_EXERCISE PROMPT_
Retype all of the entries that appear below, keeping them exactly as they are.

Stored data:
++++++++
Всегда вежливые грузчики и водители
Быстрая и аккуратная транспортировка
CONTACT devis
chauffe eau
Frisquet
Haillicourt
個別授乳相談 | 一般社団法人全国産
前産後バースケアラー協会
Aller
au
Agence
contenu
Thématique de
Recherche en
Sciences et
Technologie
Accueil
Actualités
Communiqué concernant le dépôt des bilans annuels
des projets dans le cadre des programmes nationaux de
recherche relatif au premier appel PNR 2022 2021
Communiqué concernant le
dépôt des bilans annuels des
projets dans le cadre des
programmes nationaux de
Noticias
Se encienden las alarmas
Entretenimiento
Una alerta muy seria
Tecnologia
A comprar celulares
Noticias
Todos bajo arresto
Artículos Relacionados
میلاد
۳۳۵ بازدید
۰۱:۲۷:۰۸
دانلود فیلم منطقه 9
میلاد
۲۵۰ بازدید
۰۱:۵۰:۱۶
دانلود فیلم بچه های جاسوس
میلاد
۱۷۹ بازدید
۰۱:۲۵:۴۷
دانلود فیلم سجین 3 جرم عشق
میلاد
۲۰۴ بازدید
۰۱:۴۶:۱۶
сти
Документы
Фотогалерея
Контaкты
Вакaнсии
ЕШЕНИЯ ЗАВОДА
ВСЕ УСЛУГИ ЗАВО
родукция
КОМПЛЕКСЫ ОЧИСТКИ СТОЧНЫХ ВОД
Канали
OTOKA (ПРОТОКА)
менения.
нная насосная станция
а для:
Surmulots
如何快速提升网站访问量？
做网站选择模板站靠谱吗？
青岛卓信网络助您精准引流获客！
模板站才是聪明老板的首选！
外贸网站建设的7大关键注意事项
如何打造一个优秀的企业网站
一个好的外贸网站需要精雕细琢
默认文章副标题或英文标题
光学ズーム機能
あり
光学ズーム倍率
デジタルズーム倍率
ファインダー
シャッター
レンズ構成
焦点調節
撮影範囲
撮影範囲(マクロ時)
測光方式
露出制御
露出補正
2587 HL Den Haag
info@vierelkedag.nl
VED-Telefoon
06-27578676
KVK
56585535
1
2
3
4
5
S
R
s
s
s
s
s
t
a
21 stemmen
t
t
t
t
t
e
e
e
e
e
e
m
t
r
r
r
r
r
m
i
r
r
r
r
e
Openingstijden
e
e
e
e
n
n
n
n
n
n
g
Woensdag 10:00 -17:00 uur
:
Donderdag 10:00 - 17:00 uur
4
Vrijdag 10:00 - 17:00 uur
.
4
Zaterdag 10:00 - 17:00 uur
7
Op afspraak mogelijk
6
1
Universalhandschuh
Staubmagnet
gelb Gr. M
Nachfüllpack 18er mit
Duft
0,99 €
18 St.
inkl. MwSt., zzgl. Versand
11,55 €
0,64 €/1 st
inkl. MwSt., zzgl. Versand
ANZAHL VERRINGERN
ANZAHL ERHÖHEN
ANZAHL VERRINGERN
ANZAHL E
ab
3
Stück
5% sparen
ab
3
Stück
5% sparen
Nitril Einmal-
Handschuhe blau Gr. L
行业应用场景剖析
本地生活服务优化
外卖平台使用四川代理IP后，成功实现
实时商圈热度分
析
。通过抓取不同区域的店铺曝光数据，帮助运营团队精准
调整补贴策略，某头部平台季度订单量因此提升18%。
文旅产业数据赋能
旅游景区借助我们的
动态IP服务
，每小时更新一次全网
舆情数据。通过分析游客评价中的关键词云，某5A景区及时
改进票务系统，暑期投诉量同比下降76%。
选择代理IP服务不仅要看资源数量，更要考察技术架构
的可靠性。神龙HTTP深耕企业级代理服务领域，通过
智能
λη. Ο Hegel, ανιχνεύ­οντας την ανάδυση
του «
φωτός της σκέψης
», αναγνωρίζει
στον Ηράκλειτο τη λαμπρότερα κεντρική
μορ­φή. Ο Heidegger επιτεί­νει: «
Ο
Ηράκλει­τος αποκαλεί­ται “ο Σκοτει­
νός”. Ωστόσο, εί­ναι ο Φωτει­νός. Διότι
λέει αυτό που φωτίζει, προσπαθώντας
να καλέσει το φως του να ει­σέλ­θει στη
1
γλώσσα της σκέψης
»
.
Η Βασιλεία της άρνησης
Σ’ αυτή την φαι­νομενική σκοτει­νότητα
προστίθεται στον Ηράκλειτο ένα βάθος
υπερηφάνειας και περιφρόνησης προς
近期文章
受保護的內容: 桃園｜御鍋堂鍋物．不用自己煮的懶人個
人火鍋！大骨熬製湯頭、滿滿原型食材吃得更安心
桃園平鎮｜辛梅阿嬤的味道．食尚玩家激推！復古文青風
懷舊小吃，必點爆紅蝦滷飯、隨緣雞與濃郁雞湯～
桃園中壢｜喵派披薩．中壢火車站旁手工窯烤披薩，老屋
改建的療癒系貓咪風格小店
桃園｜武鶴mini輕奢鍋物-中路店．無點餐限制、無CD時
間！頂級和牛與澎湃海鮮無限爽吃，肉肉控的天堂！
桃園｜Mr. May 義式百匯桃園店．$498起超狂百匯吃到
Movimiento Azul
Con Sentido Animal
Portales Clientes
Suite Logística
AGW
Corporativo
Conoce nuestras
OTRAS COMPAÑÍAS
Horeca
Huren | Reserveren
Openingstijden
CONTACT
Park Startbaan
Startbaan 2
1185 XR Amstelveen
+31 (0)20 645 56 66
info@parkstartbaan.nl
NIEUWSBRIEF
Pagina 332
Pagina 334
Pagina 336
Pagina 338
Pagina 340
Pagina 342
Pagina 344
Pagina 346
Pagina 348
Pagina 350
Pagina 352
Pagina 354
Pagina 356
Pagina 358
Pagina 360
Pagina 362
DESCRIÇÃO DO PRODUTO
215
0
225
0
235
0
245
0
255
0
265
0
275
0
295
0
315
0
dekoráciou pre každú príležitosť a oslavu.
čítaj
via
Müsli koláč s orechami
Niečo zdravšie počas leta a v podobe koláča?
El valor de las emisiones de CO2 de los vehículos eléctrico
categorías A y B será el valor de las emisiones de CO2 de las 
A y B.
++++++++
_RESULT OF THE EXERCISE_
Всегда вежливые грузчики и водители
Быстрая и аккуратная транспортировка
CONTACT devis
chauffe eau
Frisquet
Haillicourt
個別授乳相談 | 一般社団法人全国産
前産後バースケアラー協会
Aller
au
Agence
contenu
Thématique de
Recherche en
Sciences et
Technologie
Accueil
Actualités
Communiqué concernant le dépôt des bilans annuels
des projets dans le cadre des programmes nationaux de
recherche relatif au premier appel PNR 2022 2021
Communiqué concernant le
dépôt des bilans annuels des
projets dans le cadre des
programmes nationaux de
Noticias
Se encienden las alarmas
Entretenimiento
Una alerta muy seria
Tecnologia
A comprar celulares
Noticias
Todos bajo arresto
Artículos Relacionados
میلاد
۳۳۵ بازدید
۰۱:۲۷:۰۸
دانلود فیلم منطقه 9
میلاد
۲۵۰ بازدید
۰۱:۵۰:۱۶
دانلود فیلم بچه های جاسوس
میلاد
۱۷۹ بازدید
۰۱:۲۵:۴۷
دانلود فیلم سجین 3 جرم عشق
میلاد
۲۰۴ بازدید
۰۱:۴۶:۱۶
сти
Документы
Фотогалерея
Контaкты
Вакaнсии
ЕШЕНИЯ ЗАВОДА
ВСЕ УСЛУГИ ЗАВО
родукция
КОМПЛЕКСЫ ОЧИСТКИ СТОЧНЫХ ВОД
Канали
OTOKA (ПРОТОКА)
менения.
нная насосная станция
а для:
Surmulots
如何快速提升网站访问量？
做网站选择模板站靠谱吗？
青岛卓信网络助您精准引流获客！
模板站才是聪明老板的首选！
外贸网站建设的7大关键注意事项
如何打造一个优秀的企业网站
一个好的外贸网站需要精雕细琢
默认文章副标题或英文标题
光学ズーム機能
あり
光学ズーム倍率
デジタルズーム倍率
ファインダー
シャッター
レンズ構成
焦点調節
撮影範囲
撮影範囲(マクロ時)
測光方式
露出制御
露出補正
2587 HL Den Haag
info@vierelkedag.nl
VED-Telefoon
06-27578676
KVK
56585535
1
2
3
4
5
S
R
s
s
s
s
s
t
a
21 stemmen
t
t
t
t
t
e
e
e
e
e
e
m
t
r
r
r
r
r
m
i
r
r
r
r
e
Openingstijden
e
e
e
e
n
n
n
n
n
n
g
Woensdag 10:00 -17:00 uur
:
Donderdag 10:00 - 17:00 uur
4
Vrijdag 10:00 - 17:00 uur
.
4
Zaterdag 10:00 - 17:00 uur
7
Op afspraak mogelijk
6
1
Universalhandschuh
Staubmagnet
gelb Gr. M
Nachfüllpack 18er mit
Duft
0,99 €
18 St.
inkl. MwSt., zzgl. Versand
11,55 €
0,64 €/1 st
inkl. MwSt., zzgl. Versand
ANZAHL VERRINGERN
ANZAHL ERHÖHEN
ANZAHL VERRINGERN
ANZAHL E
ab
3
Stück
5% sparen
ab
3
Stück
5% sparen
Nitril Einmal-
Handschuhe blau Gr. L
行业应用场景剖析
本地生活服务优化
外卖平台使用四川代理IP后，成功实现
实时商圈热度分
析
。通过抓取不同区域的店铺曝光数据，帮助运营团队精准
调整补贴策略，某头部平台季度订单量因此提升18%。
文旅产业数据赋能
旅游景区借助我们的
动态IP服务
，每小时更新一次全网
舆情数据。通过分析游客评价中的关键词云，某5A景区及时
改进票务系统，暑期投诉量同比下降76%。
选择代理IP服务不仅要看资源数量，更要考察技术架构
的可靠性。神龙HTTP深耕企业级代理服务领域，通过
智能
λη. Ο Hegel, ανιχνεύ­οντας την ανάδυση
του «
φωτός της σκέψης
», αναγνωρίζει
στον Ηράκλειτο τη λαμπρότερα κεντρική
μορ­φή. Ο Heidegger επιτεί­νει: «
Ο
Ηράκλει­τος αποκαλεί­ται “ο Σκοτει­
νός”. Ωστόσο, εί­ναι ο Φωτει­νός. Διότι
λέει αυτό που φωτίζει, προσπαθώντας
να καλέσει το φως του να ει­σέλ­θει στη
1
γλώσσα της σκέψης
»
.
Η Βασιλεία της άρνησης
Σ’ αυτή την φαι­νομενική σκοτει­νότητα
προστίθεται στον Ηράκλειτο ένα βάθος
υπερηφάνειας και περιφρόνησης προς
近期文章
受保護的內容: 桃園｜御鍋堂鍋物．不用自己煮的懶人個
人火鍋！大骨熬製湯頭、滿滿原型食材吃得更安心
桃園平鎮｜辛梅阿嬤的味道．食尚玩家激推！復古文青風
懷舊小吃，必點爆紅蝦滷飯、隨緣雞與濃郁雞湯～
桃園中壢｜喵派披薩．中壢火車站旁手工窯烤披薩，老屋
改建的療癒系貓咪風格小店
桃園｜武鶴mini輕奢鍋物-中路店．無點餐限制、無CD時
間！頂級和牛與澎湃海鮮無限爽吃，肉肉控的天堂！
桃園｜Mr. May 義式百匯桃園店．$498起超狂百匯吃到
Movimiento Azul
Con Sentido Animal
Portales Clientes
Suite Logística
AGW
Corporativo
Conoce nuestras
OTRAS COMPAÑÍAS
Horeca
Huren | Reserveren
Openingstijden
CONTACT
Park Startbaan
Startbaan 2
1185 XR Amstelveen
+31 (0)20 645 56 66
info@parkstartbaan.nl
NIEUWSBRIEF
Pagina 332
Pagina 334
Pagina 336
Pagina 338
Pagina 340
Pagina 342
Pagina 344
Pagina 346
Pagina 348
Pagina 350
Pagina 352
Pagina 354
Pagina 356
Pagina 358
Pagina 360
Pagina 362
DESCRIÇÃO DO PRODUTO
215
0
225
0
235
0
245
0
255
0
265
0
275
0
295
0
315
0
dekoráciou pre každú príležitosť a oslavu.
čítaj
via
Müsli koláč s orechami
Niečo zdravšie počas leta a v podobe koláča?
El valor de las emisiones de CO2 de los vehículos eléctrico
categorías A y B será el valor de las emisiones de CO2 de las 
A y B.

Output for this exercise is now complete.